= Jay Springsteen =

American motorcycle racer

Jay Springsteen (born April 15, 1957 in Flint, Michigan) is an American former professional motorcycle dirt track racer.

Springsteen began his professional racing career in 1975 by winning the American Motorcyclist Association (AMA) Rookie of the Year award. As a member of the Harley-Davidson factory race team, he went on to win three consecutive A.M.A. Grand National Championships in 1976, 1977, and 1978. He accumulated 43 Grand National Championship dirt track victories during a career that spanned almost 30 years.

According to the Motorcycle Hall of Fame induction, Springsteen earned enough race winnings to live on by age 17 and by age 18, he was signed by the Harley-Davidson team. He finished fifth in the 1986 Daytona 200.

==Race record==
Springsteen has a notable race record: four decades as a leading rider, with victories spanning 25 years; three championships in a row; 43 national wins including every type of dirt track—miles, half-miles, short track and TTs. He was ranked in the top 10 national riders 23 times.

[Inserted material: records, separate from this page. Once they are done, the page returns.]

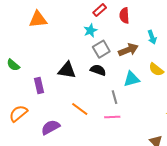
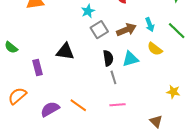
cyan arrow: (152, 37) -> (150, 25), moved
black semicircle: (98, 70) -> (108, 58), moved, turned 63
orange line: (80, 109) -> (78, 105), moved
pink line: (112, 117) -> (117, 105), moved

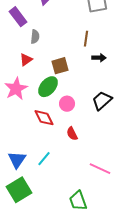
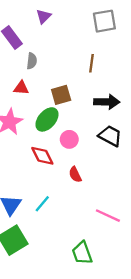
black arrow: (99, 58) -> (107, 102), moved, size x1.5
red triangle: (26, 60) -> (21, 88), turned 40
black trapezoid: (102, 101) -> (110, 136), turned 70

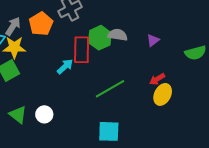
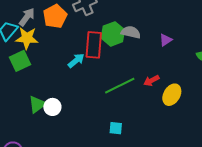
red arrow: (157, 79) -> (151, 81), moved
green triangle: (18, 115) -> (37, 104), moved, turned 42
cyan square: (109, 131) -> (116, 128), size x0.6

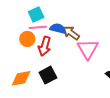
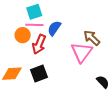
blue semicircle: (58, 29) -> (54, 28), turned -77
brown arrow: (71, 33) -> (92, 38), moved

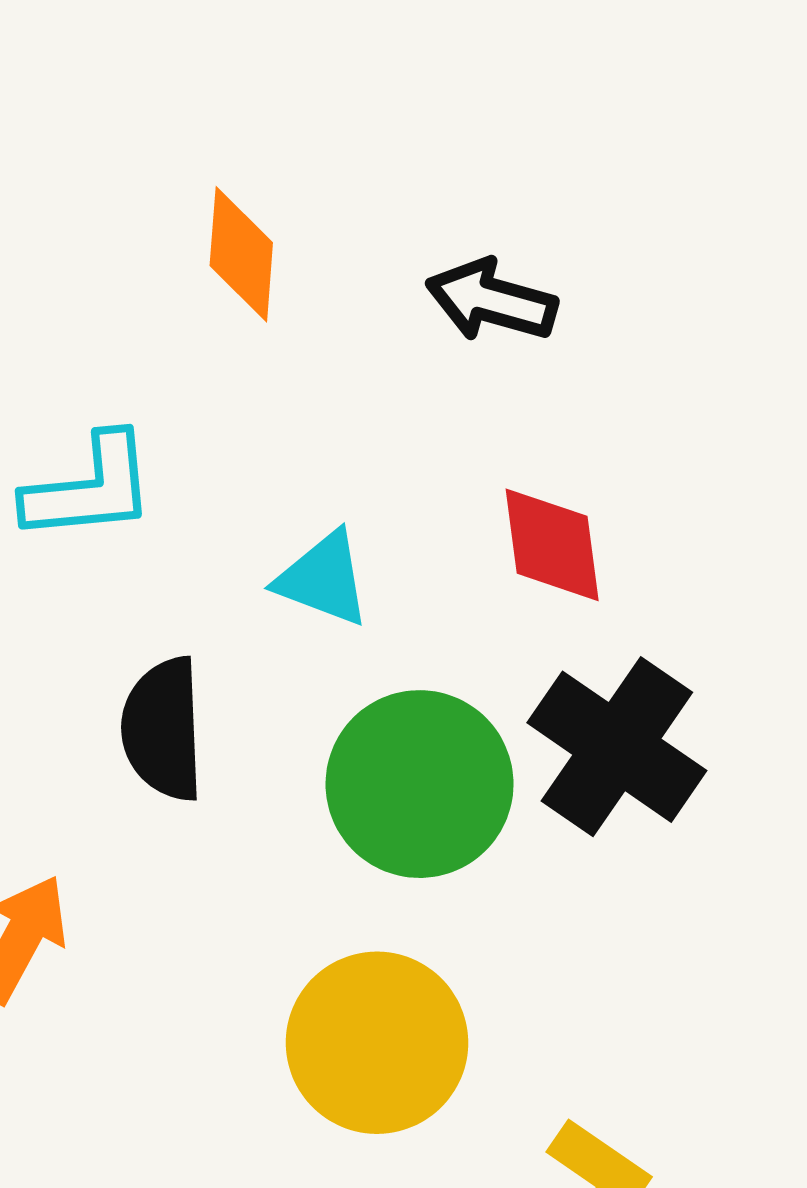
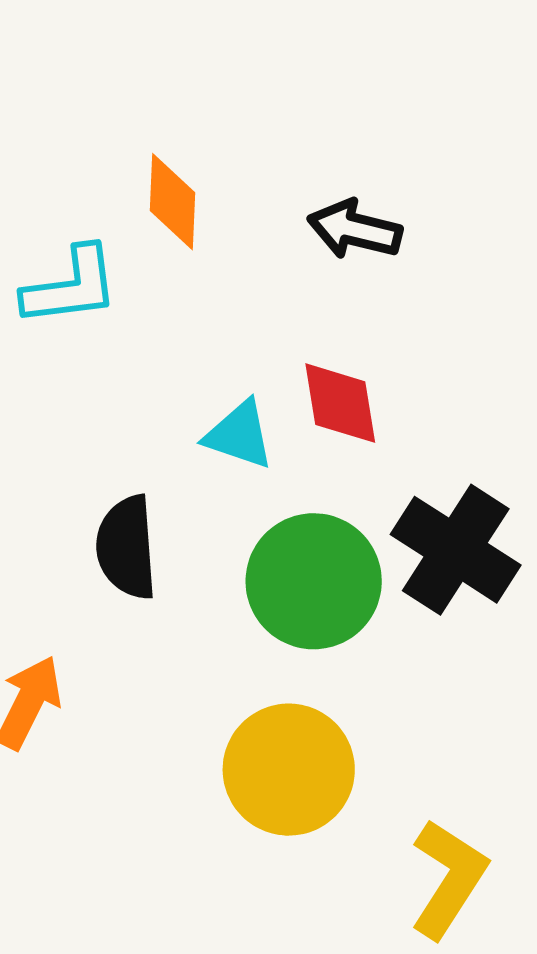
cyan L-shape: (90, 488) -> (71, 286), moved
red diamond: (552, 545) -> (340, 403), moved

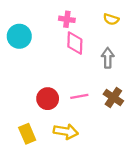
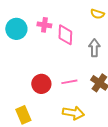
pink cross: (67, 19) -> (44, 25), moved
yellow arrow: (66, 132) -> (73, 113), moved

Referring to Springsteen's "mysterious illness" that caused sudden and debilitating abdominal pain when he was due to race, forcing him to miss many races, Dave Despain asked "one of the great 'what if' questions in dirt track history ... If Springer had stayed healthy, how many would he have won?"

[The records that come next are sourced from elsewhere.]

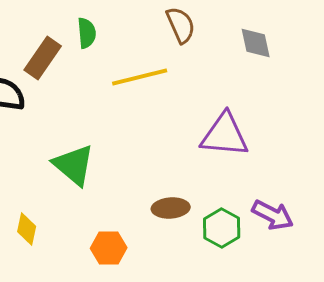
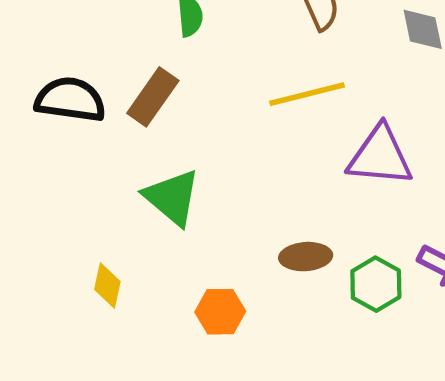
brown rectangle: (43, 58) -> (153, 97), moved
yellow line: (140, 77) -> (307, 94), moved

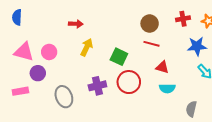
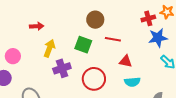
red cross: (183, 19) -> (148, 18), moved
brown circle: (150, 24) -> (95, 20), moved
green square: (119, 57) -> (83, 45), moved
purple cross: (97, 86) -> (62, 68), moved

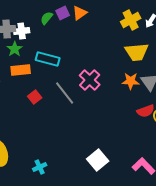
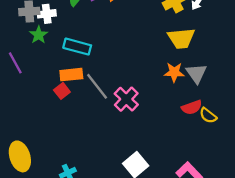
orange rectangle: (21, 70) -> (71, 75), moved
pink cross: (90, 80) -> (126, 99), moved

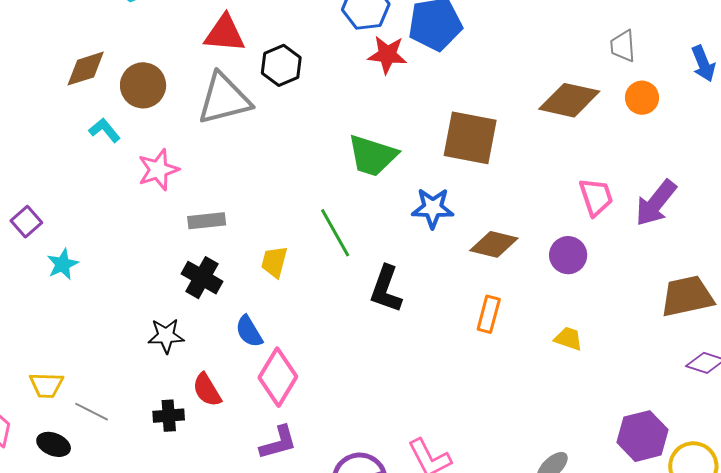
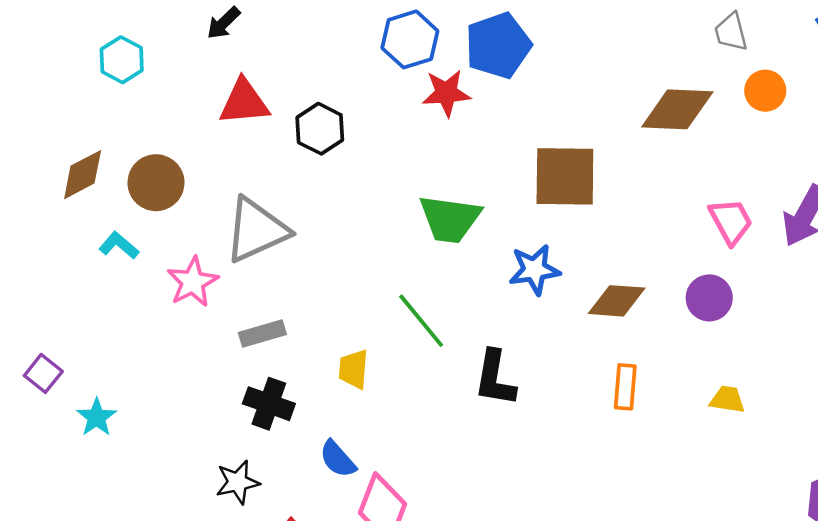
gray triangle: (224, 99) -> (256, 230), moved

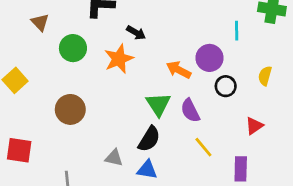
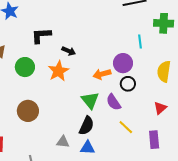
orange arrow: (179, 70) -> (102, 74), turned -36
yellow semicircle: (265, 76) -> (164, 71), size x1.5
black circle: (226, 86) -> (128, 84), moved

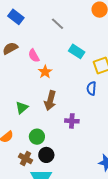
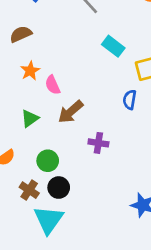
pink semicircle: (34, 56) -> (53, 85), moved
orange star: (45, 72) -> (30, 71), moved
brown arrow: (50, 101) -> (71, 112), turned 30

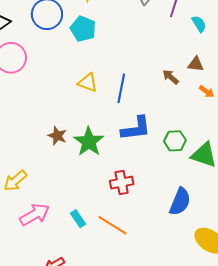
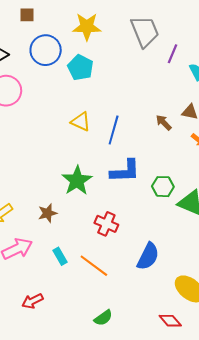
brown star: (57, 136) -> (48, 213), moved, turned 30
red cross: (122, 183) -> (106, 224), turned 30
blue semicircle: (180, 202) -> (148, 256), moved

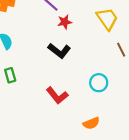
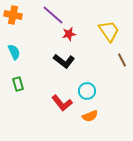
cyan circle: (99, 83) -> (87, 91), moved
orange semicircle: (91, 123) -> (90, 116), moved

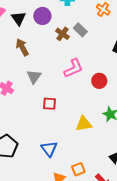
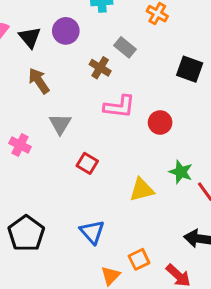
brown cross: (63, 34) -> (100, 68), moved
pink L-shape: (74, 68) -> (119, 107), turned 35
red square: (50, 104) -> (87, 163), turned 32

==Awards and recognition==
In 1994, a panel of 30 motorcycle racing experts convened by American Motorcyclist selected Springsteen as the best dirt-track rider of all time.

Springsteen was inducted into the AMA Motorcycle Hall of Fame in 2003, and to the Motorsports Hall of Fame of America in 2005.

Harley-Davidson's racing manager Dick O'Brien called Springsteen "one of the all-time greats and maybe the best ever."